> **EXERCISE OBJECTIVE**
Gather each line containing the string "提現記錄" from these entries.

Records contained in a dataset
---

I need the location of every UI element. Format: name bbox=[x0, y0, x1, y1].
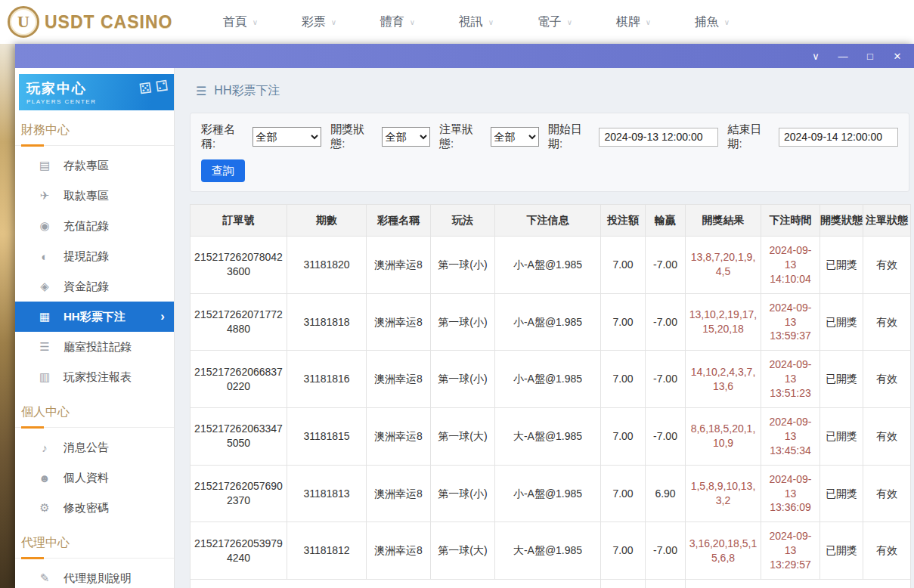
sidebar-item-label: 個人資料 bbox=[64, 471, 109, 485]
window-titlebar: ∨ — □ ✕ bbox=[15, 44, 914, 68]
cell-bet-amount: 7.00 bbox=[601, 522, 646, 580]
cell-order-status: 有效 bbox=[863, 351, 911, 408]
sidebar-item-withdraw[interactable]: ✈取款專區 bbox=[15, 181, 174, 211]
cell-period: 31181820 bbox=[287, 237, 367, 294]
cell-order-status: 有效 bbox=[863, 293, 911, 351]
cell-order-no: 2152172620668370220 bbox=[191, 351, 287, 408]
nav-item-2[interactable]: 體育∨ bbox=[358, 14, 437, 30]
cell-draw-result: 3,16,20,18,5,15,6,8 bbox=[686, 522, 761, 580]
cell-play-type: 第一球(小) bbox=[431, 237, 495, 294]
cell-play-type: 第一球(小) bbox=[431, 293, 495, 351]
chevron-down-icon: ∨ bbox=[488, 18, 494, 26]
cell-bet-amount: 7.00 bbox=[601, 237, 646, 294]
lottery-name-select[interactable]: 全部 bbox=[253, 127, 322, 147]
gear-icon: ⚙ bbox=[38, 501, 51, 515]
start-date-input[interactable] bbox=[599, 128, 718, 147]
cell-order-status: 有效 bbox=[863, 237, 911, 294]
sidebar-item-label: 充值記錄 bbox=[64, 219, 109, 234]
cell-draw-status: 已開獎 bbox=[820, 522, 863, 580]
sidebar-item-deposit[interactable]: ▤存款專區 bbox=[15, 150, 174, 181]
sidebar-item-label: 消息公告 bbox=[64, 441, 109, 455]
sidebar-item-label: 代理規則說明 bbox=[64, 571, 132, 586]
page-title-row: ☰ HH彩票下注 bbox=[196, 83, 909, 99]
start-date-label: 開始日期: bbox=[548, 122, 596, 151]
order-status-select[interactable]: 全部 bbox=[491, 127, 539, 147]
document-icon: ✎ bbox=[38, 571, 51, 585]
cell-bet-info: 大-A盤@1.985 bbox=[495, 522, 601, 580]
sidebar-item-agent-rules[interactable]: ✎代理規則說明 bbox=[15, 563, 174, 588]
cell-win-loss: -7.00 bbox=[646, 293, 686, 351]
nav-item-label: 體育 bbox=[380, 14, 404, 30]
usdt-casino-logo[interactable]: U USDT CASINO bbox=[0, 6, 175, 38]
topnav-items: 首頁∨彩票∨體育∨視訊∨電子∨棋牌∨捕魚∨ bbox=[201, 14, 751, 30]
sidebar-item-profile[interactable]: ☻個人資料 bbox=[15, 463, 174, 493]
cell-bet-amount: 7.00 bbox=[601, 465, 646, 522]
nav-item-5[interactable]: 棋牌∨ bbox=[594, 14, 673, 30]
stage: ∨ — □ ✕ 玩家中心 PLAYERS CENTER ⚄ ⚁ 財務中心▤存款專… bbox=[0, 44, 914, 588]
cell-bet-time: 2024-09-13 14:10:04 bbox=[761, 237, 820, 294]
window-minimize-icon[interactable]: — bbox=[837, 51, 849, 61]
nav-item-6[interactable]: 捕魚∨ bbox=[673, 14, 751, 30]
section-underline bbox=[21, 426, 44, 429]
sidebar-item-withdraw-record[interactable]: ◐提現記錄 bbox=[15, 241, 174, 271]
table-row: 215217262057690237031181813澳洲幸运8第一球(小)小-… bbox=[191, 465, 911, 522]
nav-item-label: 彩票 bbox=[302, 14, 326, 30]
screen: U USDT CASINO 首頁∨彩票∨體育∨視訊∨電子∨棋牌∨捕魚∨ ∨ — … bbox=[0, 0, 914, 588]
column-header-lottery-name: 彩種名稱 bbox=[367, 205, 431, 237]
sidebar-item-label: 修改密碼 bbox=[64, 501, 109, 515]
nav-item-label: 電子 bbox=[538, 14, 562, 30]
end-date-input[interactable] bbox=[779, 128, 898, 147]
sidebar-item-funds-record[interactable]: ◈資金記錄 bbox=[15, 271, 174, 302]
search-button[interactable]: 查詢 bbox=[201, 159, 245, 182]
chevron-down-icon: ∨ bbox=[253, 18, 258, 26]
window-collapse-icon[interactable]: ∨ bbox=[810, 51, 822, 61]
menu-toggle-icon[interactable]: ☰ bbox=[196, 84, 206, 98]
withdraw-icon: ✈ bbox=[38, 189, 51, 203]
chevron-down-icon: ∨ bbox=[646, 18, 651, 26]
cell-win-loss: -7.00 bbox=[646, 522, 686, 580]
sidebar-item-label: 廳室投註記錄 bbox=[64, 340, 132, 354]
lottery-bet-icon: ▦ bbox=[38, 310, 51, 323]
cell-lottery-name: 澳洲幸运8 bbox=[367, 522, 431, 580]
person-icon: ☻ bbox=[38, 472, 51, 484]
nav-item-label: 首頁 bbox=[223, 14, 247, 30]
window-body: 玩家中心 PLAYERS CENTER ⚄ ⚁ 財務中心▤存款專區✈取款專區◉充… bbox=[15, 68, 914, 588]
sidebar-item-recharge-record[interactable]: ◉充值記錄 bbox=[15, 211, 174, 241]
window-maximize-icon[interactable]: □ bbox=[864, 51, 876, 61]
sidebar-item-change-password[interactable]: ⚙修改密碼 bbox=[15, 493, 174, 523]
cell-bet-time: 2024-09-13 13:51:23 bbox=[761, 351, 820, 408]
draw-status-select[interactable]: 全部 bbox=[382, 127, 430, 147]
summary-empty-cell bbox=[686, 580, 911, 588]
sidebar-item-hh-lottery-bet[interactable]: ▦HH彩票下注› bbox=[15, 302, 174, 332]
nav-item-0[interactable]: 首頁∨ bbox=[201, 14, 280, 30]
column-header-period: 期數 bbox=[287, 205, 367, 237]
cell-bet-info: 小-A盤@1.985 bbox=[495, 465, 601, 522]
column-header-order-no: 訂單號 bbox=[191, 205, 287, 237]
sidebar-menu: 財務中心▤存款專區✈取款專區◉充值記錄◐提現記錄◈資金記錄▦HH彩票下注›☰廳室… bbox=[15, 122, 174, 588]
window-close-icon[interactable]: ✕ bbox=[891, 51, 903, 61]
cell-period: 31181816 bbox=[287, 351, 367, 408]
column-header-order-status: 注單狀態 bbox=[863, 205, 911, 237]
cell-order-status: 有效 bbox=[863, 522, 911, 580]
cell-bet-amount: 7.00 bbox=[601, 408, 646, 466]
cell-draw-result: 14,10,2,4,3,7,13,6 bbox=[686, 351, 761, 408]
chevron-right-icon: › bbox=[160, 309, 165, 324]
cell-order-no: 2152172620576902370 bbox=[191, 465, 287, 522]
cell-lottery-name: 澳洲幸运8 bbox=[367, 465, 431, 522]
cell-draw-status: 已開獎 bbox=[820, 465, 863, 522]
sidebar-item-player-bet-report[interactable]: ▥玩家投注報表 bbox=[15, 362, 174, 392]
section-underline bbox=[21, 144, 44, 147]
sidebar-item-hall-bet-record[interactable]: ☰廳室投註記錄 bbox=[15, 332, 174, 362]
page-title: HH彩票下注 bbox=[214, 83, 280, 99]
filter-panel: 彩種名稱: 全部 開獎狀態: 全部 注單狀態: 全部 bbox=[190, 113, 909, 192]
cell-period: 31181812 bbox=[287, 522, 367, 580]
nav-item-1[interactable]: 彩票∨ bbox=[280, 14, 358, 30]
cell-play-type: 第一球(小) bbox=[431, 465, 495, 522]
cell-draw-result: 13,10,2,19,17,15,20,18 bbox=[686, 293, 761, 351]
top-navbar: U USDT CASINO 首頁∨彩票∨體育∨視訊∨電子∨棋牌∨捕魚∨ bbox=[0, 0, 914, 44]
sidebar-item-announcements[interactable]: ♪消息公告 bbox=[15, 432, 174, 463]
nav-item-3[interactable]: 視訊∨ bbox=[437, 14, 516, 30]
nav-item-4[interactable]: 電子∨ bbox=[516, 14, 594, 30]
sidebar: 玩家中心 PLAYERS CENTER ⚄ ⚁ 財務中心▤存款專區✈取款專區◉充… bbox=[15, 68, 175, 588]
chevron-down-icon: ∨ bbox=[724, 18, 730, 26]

---

> **RESULT**
sidebar-item-withdraw-record[interactable]: ◐提現記錄 bbox=[15, 241, 174, 271]
sidebar-menu: 財務中心▤存款專區✈取款專區◉充值記錄◐提現記錄◈資金記錄▦HH彩票下注›☰廳室… bbox=[15, 122, 174, 588]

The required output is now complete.